# YOUR ASSIGNMENT
Output only the lines of the entries that follow, starting at the one with "nombres de ilustres" and running down to the one with "gresar con google", both included and unchanged.
### PROVIDED DATA
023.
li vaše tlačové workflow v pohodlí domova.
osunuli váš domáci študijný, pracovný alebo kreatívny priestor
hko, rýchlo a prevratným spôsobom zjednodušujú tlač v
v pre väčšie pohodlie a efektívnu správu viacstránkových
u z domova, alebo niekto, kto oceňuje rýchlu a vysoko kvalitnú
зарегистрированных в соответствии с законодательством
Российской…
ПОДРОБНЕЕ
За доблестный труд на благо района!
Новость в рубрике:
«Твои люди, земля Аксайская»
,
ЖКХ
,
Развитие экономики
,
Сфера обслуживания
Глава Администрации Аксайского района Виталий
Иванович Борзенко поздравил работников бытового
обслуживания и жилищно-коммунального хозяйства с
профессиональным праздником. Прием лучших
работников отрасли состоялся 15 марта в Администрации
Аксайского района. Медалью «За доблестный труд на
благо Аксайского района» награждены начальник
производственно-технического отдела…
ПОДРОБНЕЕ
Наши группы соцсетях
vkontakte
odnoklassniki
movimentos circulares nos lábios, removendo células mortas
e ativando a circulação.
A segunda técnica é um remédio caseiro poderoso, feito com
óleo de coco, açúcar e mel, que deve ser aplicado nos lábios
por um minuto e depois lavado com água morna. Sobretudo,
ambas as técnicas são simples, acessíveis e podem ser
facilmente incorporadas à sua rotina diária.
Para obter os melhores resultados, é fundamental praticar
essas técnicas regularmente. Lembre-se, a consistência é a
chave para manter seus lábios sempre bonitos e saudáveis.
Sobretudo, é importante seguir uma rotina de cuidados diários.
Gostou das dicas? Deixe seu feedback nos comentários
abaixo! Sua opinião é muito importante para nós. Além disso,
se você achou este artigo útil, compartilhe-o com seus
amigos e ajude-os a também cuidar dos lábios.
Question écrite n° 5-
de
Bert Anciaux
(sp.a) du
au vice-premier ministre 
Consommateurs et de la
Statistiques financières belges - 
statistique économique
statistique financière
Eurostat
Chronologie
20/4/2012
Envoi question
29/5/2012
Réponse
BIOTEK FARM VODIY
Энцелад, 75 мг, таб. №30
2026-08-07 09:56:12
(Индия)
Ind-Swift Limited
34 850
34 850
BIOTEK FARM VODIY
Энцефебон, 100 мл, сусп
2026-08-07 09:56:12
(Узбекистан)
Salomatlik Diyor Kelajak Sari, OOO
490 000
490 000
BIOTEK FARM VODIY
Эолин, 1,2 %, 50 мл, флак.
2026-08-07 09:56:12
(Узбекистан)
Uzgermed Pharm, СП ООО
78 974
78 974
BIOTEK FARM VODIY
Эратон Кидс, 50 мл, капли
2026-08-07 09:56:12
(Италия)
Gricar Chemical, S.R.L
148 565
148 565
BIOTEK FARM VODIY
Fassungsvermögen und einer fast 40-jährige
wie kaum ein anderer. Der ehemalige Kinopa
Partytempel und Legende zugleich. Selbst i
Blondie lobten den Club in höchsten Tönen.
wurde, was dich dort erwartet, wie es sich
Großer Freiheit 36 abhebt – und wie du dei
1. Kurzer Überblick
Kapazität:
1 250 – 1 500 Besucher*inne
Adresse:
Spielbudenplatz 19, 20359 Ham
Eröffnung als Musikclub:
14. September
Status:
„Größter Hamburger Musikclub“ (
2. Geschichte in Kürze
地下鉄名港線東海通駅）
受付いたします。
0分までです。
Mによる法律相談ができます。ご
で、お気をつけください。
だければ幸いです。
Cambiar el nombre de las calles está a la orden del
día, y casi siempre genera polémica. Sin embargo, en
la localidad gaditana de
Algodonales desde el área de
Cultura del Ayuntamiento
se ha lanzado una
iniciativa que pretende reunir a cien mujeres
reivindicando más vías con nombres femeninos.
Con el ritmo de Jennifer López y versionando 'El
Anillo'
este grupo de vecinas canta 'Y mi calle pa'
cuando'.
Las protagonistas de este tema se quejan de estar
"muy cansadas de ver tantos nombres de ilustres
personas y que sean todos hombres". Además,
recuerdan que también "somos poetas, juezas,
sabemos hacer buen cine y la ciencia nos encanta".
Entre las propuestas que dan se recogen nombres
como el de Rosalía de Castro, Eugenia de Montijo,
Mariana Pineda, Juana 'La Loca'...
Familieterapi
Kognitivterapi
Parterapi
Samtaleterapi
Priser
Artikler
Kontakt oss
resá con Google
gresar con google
######
### PROVIDED DATA
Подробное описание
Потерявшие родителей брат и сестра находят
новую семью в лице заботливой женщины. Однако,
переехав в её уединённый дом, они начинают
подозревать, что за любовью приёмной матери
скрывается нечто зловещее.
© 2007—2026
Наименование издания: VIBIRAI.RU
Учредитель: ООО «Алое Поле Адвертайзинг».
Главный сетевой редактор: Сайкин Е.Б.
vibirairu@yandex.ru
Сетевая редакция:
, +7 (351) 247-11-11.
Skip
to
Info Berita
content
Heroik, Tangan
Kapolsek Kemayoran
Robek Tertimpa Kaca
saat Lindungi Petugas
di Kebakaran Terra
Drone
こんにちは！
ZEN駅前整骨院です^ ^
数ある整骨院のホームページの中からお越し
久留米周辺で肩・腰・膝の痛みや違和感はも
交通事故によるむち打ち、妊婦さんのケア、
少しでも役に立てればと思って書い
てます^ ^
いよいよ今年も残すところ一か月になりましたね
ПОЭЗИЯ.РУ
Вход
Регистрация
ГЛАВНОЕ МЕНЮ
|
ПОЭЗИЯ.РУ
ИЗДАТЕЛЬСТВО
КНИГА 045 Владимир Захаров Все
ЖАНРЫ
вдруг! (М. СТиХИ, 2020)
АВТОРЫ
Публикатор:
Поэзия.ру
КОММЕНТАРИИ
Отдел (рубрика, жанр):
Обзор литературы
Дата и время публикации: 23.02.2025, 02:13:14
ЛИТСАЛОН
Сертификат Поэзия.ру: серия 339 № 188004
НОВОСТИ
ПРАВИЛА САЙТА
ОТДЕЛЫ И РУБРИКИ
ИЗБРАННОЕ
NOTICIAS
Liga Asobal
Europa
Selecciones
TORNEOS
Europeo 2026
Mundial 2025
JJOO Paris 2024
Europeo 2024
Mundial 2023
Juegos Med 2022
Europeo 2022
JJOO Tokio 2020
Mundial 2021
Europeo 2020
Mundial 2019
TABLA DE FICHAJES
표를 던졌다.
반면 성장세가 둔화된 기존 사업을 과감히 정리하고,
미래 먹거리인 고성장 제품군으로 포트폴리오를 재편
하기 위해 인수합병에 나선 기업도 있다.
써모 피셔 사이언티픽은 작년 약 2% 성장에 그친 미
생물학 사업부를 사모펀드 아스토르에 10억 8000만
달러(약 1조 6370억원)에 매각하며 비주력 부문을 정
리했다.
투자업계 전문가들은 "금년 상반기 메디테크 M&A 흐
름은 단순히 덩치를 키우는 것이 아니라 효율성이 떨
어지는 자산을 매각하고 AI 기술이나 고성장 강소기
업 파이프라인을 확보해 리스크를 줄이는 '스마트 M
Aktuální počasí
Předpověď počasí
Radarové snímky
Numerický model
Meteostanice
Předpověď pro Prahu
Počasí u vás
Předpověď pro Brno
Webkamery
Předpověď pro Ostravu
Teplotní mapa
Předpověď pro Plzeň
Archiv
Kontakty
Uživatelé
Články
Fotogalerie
######
# RESULT OF THE TASK
"muy cansadas de ver tantos nombres de ilustres
personas y que sean todos hombres". Además,
recuerdan que también "somos poetas, juezas,
sabemos hacer buen cine y la ciencia nos encanta".
Entre las propuestas que dan se recogen nombres
como el de Rosalía de Castro, Eugenia de Montijo,
Mariana Pineda, Juana 'La Loca'...
Familieterapi
Kognitivterapi
Parterapi
Samtaleterapi
Priser
Artikler
Kontakt oss
resá con Google
gresar con google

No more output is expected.